Zhang Yafei, Wang Kexue, Wang Yanqing, Yang Zaizhen
[Abstract] Objective:To summarize the clinical experience and recent efficacy of transthoracic minimally invasive ventricular septal defect (VSD) occlusion. Methods:After general anesthesia with tracheal intubation, 50 patients with clear diagnosis of simple VSD were entered into the pericardial cavity through a chest wall incision, and the packet was sutured and incised at a suitable location on the right ventricular surface, and the blocker was placed on the VSD site with the aid of a hollow probe or direct delivery method under the monitoring of esophageal ultrasound. Results: 49 cases were successfully blocked, and one case was converted to conventional extracorporeal circulation intraoperatively. Among the successful blockers, the symmetric umbrella was selected in 46 cases and the eccentric umbrella in 3 cases. 3 cases had new micro to mild tricuspid regurgitation, 3 cases had postoperative incomplete right bundle branch block, and 1 case had residual pericardial effusion after removal of the pericardial drain, which was cured by pericardiocentesis. 49 patients had no death, no complete atrioventricular block, no residual shunt, and no new aortic valve closure insufficiency during the perioperative period and recent follow-up. closure insufficiency. Conclusion:Transthoracic minimally invasive VSD occlusion has the advantages of small surgical trauma and high safety, with good recent efficacy, but the long-term efficacy needs further observation.
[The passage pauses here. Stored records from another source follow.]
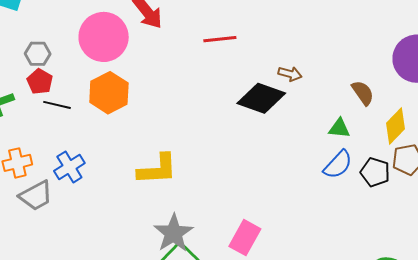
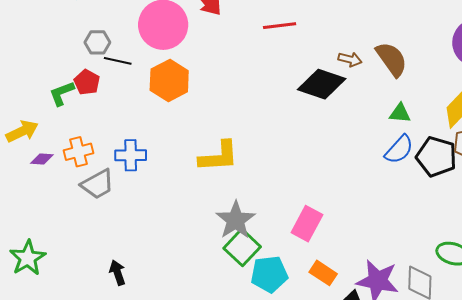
red pentagon: (40, 82) -> (87, 82), moved
brown semicircle: (363, 93) -> (392, 59), moved, size x1.4
black line: (57, 105) -> (118, 61), moved
blue cross: (69, 167) -> (131, 155), turned 32
black pentagon: (375, 172) -> (436, 157), size x1.4

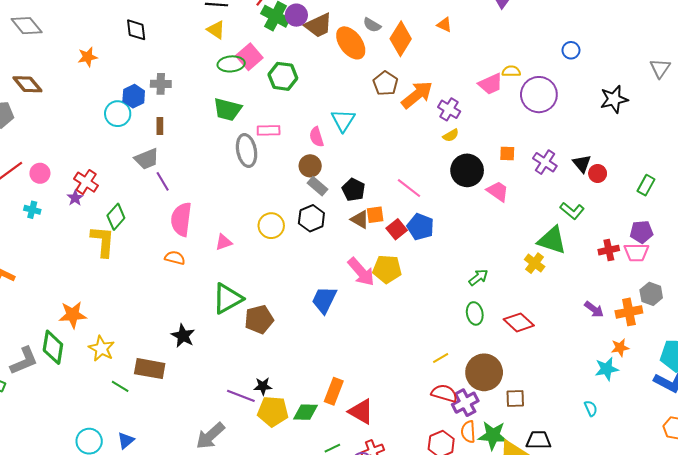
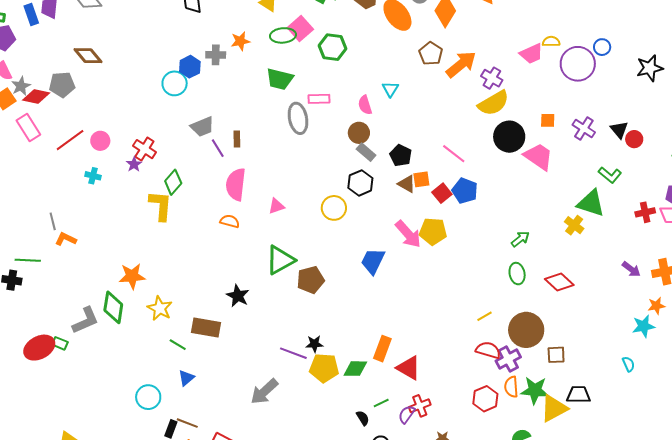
blue circle: (571, 50) -> (602, 47), moved
orange star: (88, 57) -> (240, 41), moved
cyan triangle: (343, 120) -> (390, 89), size x0.7
brown rectangle: (160, 126) -> (237, 139), moved
yellow semicircle: (451, 135) -> (494, 103), size x2.0
pink trapezoid: (498, 191) -> (539, 157), size x1.4
yellow circle: (271, 226) -> (334, 208), moved
blue triangle: (126, 440) -> (186, 378), moved

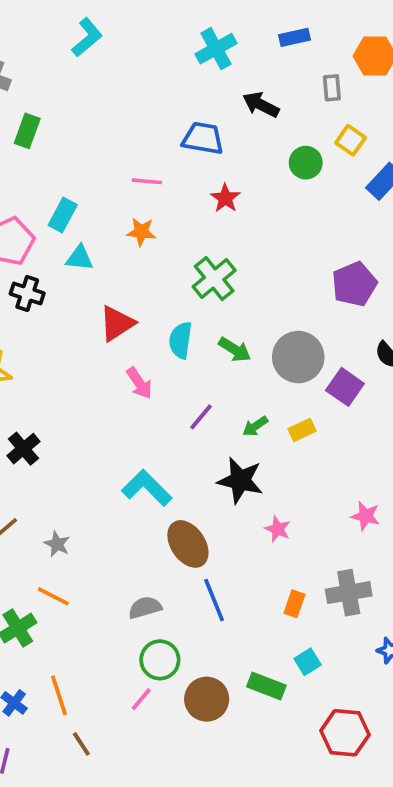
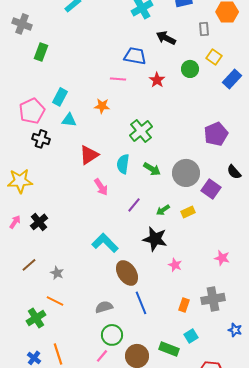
pink line: (147, 181) -> (118, 79), moved
red star: (225, 198) -> (157, 80), moved

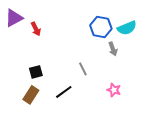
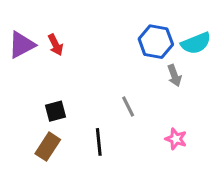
purple triangle: (14, 18) -> (22, 45), moved
black line: (64, 92) -> (99, 142), turned -60

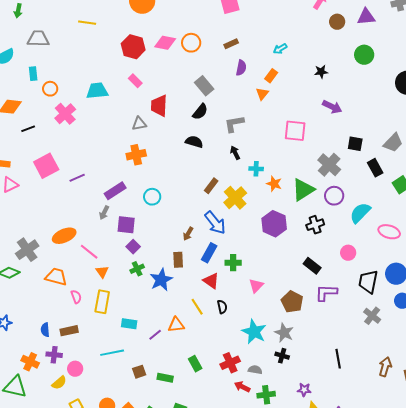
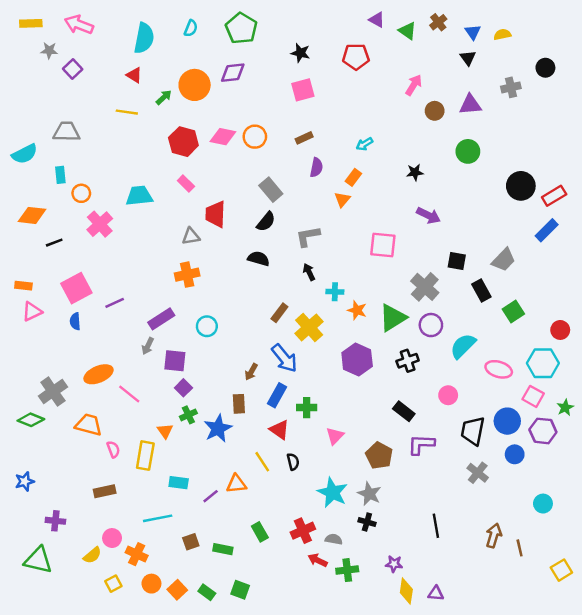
green arrow: (18, 11) -> (164, 97), moved, turned -144
orange triangle: (102, 272) -> (165, 431), moved
blue semicircle: (45, 330) -> (75, 321), moved
purple cross: (54, 355) -> (55, 521), moved
orange cross: (30, 362) -> (137, 554), moved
Zhang Yafei, Department of Cardiac and Macrovascular Surgery, Zhengzhou People’s Hospital
[Keywords] Minimally invasive; ventricular septal defect; occlusion
[I.C.C.] R54 [I.D.] A [Article ID] 1007-5062 (2014) 03-000-00
Evaluation of minimally invasive perventricular ventricular septal defect closure for 50 cases ZHANG Yafei,WANG Kexue,WANG Yanqing,YANG Zaizhen Department of Cardiovascular Surgery,People’s hospital of Zhengzhou,Henan Zhengzhou 450003,China
[Abstract] Objective:The paper preliminarily summarizes the clinical experience and short term effects in the chest puncture of minimally invasive treatment with ventricular septal defect(VSD) occlusion. Methods:50 definitely diagnosed patients with VSD are cut from chest into the pericardial cavity under the condition of endotracheal intubations and general anesthesia. Jointing the purse-string and cutting in the suitable position on the surface of the ventriculus dexter. Under the supervision of transesophageal echocardiography, applying the methods of hollow bougie auxiliary and direct transportation to settle the occluder to the VSD part, and releasing the occluder without exception. Results:The procedure was completed successfully in 49 cases and converted to traditional surgical closure with cardiopulmonary bypass in 1 case. Concentric devices were used in 46 cases and encentric devices were used in 3 cases.During the perioperative and short-term follow-up period,there is no death,no complete atrioventr
[Key words] Minimally invasive treatment; Ventricular septal defect; Occlusion
Ventricular septal defect (VSD) is one of the most common congenital heart diseases. Currently, the main treatment methods are surgical repair under extracorporeal circulation and transcatheter interventional occlusion. Traditional surgery involves extracorporeal circulation trauma and potential complications, requires transfusion of blood products, and the surgical scar is aesthetically displeasing. Catheter interventions have radiological damage from prolonged exposure to X-rays, contrast damage, and, furthermore, age and body mass limitations. At present, transthoracic minimally invasive VSD occlusion has been gradually carried out in a few cardiac centers at home and abroad, which can circumvent the effects of extracorporeal circulation and address the radiation damage of interventions as well as the age and body mass limitations of infantile cases, with remarkable clinical results [1-2]. This technique was carried out in our hospital in 2013 and 50 cases have been completed, which are summarized and reported as follows.
Data and methods
1. clinical data From March 2013 to September 2013, we performed 50 cases of transthoracic minimally invasive VSD occlusion using the hollow probe assisted and direct delivery method. All patients underwent rigorous preoperative physical and ancillary examinations, and were clearly identified as simple VSD without other cardiac malformations. 50 patients in this group, 30 males and 20 females; age 0.6-24 years, mean (3.9±5.5) years; body mass 7-80 kg, mean (16.2±14.8) kg; transthoracic and esophageal ultrasound showed effective VSD shunt The size of VSD was 2-8 mm, mean (3.9±1.6) mm; 32 cases with VSD superior margin >2 mm from the aortic valve, 18 cases ≤2 mm, including 5 cases without margin. All patients and guardians had informed consent and signed the informed consent form for surgery.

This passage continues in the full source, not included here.